Urinary bilharziasis

Schistosoma haematobium


Schistosomiasis or bilharziasis is a significant parasitic disease in the tropics, present in over 70 countries. S. mansoni, S. haematobium (found only in Africa) and S. japonicum (found only in Asia) are of major importance. Two further species (S. intercalatum in central Africa and S. mekongi in South-East Asia) are more localised. The World Health Organisation (WHO) estimates that, today, around 600 million people are exposed to and 200 million people are infected with schistosomes.

Urinary schistosomiasis is due to S. haematobium. Adult male and female flukes (up to 2 mm in length) live as pairs in the vesical and pelvic plexus.

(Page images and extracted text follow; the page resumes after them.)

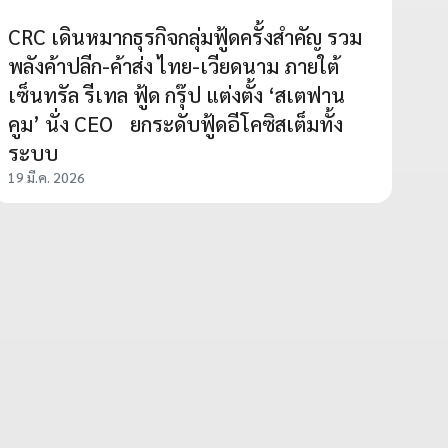
CRC เดินหมากธุรกิจกลุ่มฟู้ดครั้งสำคัญ รวม
พลังค้าปลีก-ค้าส่ง ไทย-เวียดนาม ภายใต้
เซ็นทรัล รีเทล ฟู้ด กรุ๊ป แต่งตั้ง ‘สเตฟาน
คูม’ นั่ง CEO ยกระดับฟู้ดอีโคซิสเต็มทั้ง
ระบบ
19 มี.ค. 2026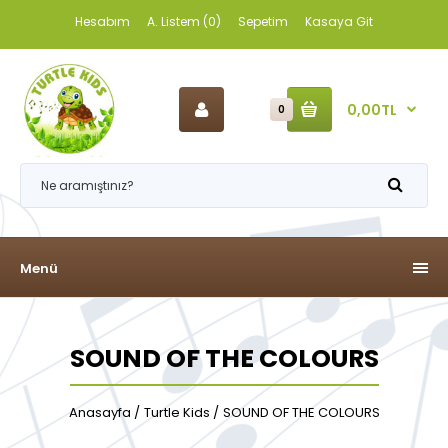
Hesabım
A. Listem (0)
Sepetim
Kasaya Git
0,00TL
0
Menü
SOUND OF THE COLOURS
Anasayfa
Turtle Kids
SOUND OF THE COLOURS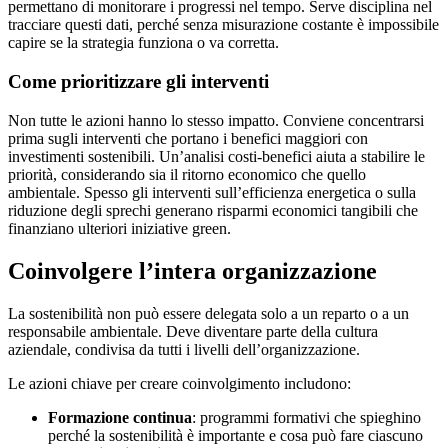
permettano di monitorare i progressi nel tempo. Serve disciplina nel
tracciare questi dati, perché senza misurazione costante è impossibile
capire se la strategia funziona o va corretta.
Come prioritizzare gli interventi
Non tutte le azioni hanno lo stesso impatto. Conviene concentrarsi
prima sugli interventi che portano i benefici maggiori con
investimenti sostenibili. Un’analisi costi-benefici aiuta a stabilire le
priorità, considerando sia il ritorno economico che quello
ambientale. Spesso gli interventi sull’efficienza energetica o sulla
riduzione degli sprechi generano risparmi economici tangibili che
finanziano ulteriori iniziative green.
Coinvolgere l’intera organizzazione
La sostenibilità non può essere delegata solo a un reparto o a un
responsabile ambientale. Deve diventare parte della cultura
aziendale, condivisa da tutti i livelli dell’organizzazione.
Le azioni chiave per creare coinvolgimento includono:
Formazione continua
: programmi formativi che spieghino
perché la sostenibilità è importante e cosa può fare ciascuno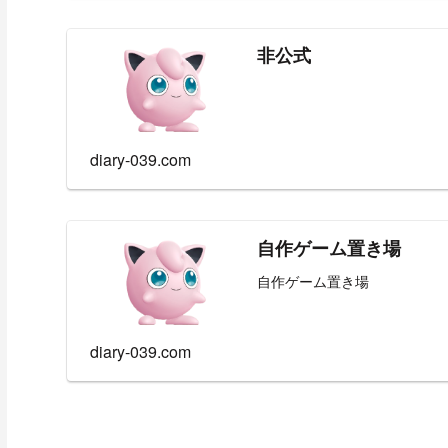
非公式
diary-039.com
自作ゲーム置き場
自作ゲーム置き場
diary-039.com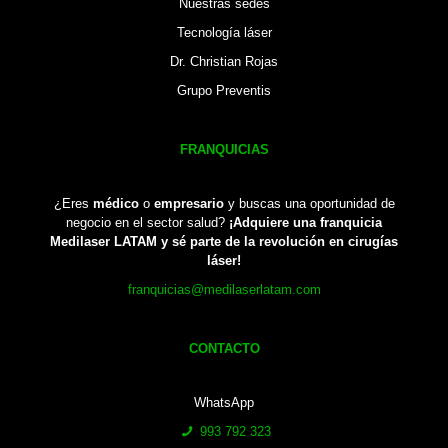
Nuestras sedes
Tecnología láser
Dr. Christian Rojas
Grupo Preventis
FRANQUICIAS
¿Eres
médico
o
empresario
y buscas una oportunidad de
negocio en el sector salud?
¡Adquiere una franquicia
Medilaser LATAM y sé parte de la revolución en cirugías
láser!
franquicias@medilaserlatam.com
CONTACTO
WhatsApp
993 792 323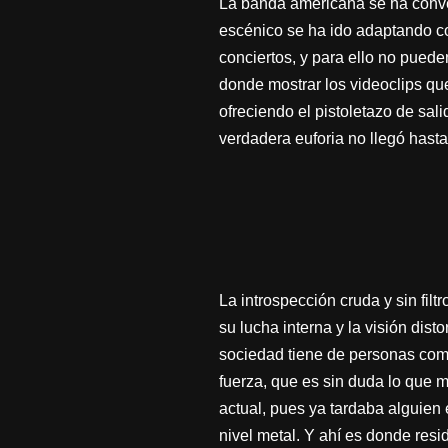
La banda americana se ha conve
escénico se ha ido adaptando co
conciertos, y para ello no puede
donde mostrar los videoclips que
ofreciendo el pistoletazo de sal
verdadera euforia no llegó hasta
La introspección cruda y sin fil
su lucha interna y la visión dis
sociedad tiene de personas como
fuerza, que es sin duda lo que 
actual, pues ya tardaba alguien
nivel metal. Y ahí es donde resi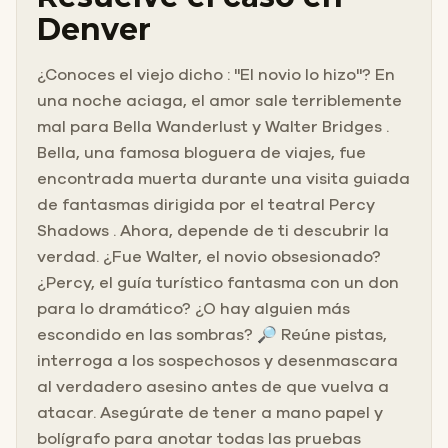
Denver
¿Conoces el viejo dicho : "El novio lo hizo"? En
una noche aciaga, el amor sale terriblemente
mal para Bella Wanderlust y Walter Bridges .
Bella, una famosa bloguera de viajes, fue
encontrada muerta durante una visita guiada
de fantasmas dirigida por el teatral Percy
Shadows . Ahora, depende de ti descubrir la
verdad. ¿Fue Walter, el novio obsesionado?
¿Percy, el guía turístico fantasma con un don
para lo dramático? ¿O hay alguien más
escondido en las sombras? 🔎 Reúne pistas,
interroga a los sospechosos y desenmascara
al verdadero asesino antes de que vuelva a
atacar. Asegúrate de tener a mano papel y
bolígrafo para anotar todas las pruebas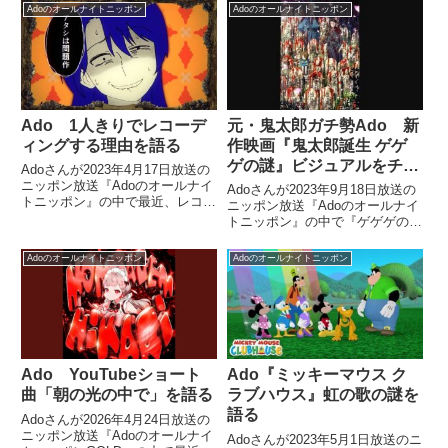
時間が長いことで有名な御殿場プ
Adoのオールナイトニッポン
Adoのオールナイトニッポン
レミアム・アウトレットにあるさ
わやかの攻略法を話していまし
た。
Ado 1人きりでレコーデ
元・鬼太郎ガチ勢Ado 新
ィングする理由を語る
作映画『鬼太郎誕生 ゲゲ
ゲの謎』ビジュアルをチェ
Adoさんが2023年4月17日放送の
ックする
ニッポン放送『Adoのオールナイ
Adoさんが2023年9月18日放送の
トニッポン』の中で最近、レコー
ニッポン放送『Adoのオールナイ
ディングをしまくる日々であるこ
トニッポン』の中で『ゲゲゲの鬼
とを紹介。1人きりでレコーディ
太郎』の新作映画『鬼太郎誕生
ングをするスタイルを取っている
ゲゲゲの謎』のキービジュアルを
Adoのオールナイトニッポン
Adoのオールナイトニッポン
理由を話していました。
元鬼太郎ガチ勢としてチェックし
ていました。
Ado YouTubeショート
Ado『ミッキーマウス ク
曲「朝の光の中で」を語る
ラブハウス』虹の歌の謎を
語る
Adoさんが2026年4月24日放送の
ニッポン放送『Adoのオールナイ
Adoさんが2023年5月1日放送のニ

Life cycle of Schistosoma spp.


The transmission of urinary schistosomiasis from one patient to another can only take place indirectly. Eggs with a fully developed embryo (miracidium) are passed with the faeces and hatch when in contact with water. Miracidia must enter a freshwater snail (of the genus Bulinus) for further development and asexual proliferation. The resulting forked-tailed cercariae are infectious for humans. They attach to the skin and bury themselves actively into it, shedding the forked tail. The maturation of cercariae to adult parasites involves a complex migration through the body and additional development. In the skin, the tailless cercaria becomes a schistosomulum. Via lymph vessels or the venous blood circulation through the heart, schistosomulae reach the lungs in approximately 4–10 days. They migrate further against the blood flow into the liver. The pairing of the sexed worms (an exception among the generally hermaphroditic trematodes!) leads to sexual maturation. Paired worms migrate to the vesical and pelvic plexus. Adult worms have an average life expectancy of 6–10 years. The deposition of eggs begins 5–6 weeks post-infection. Most eggs are found in the urine but some eggs might also be found in the faeces.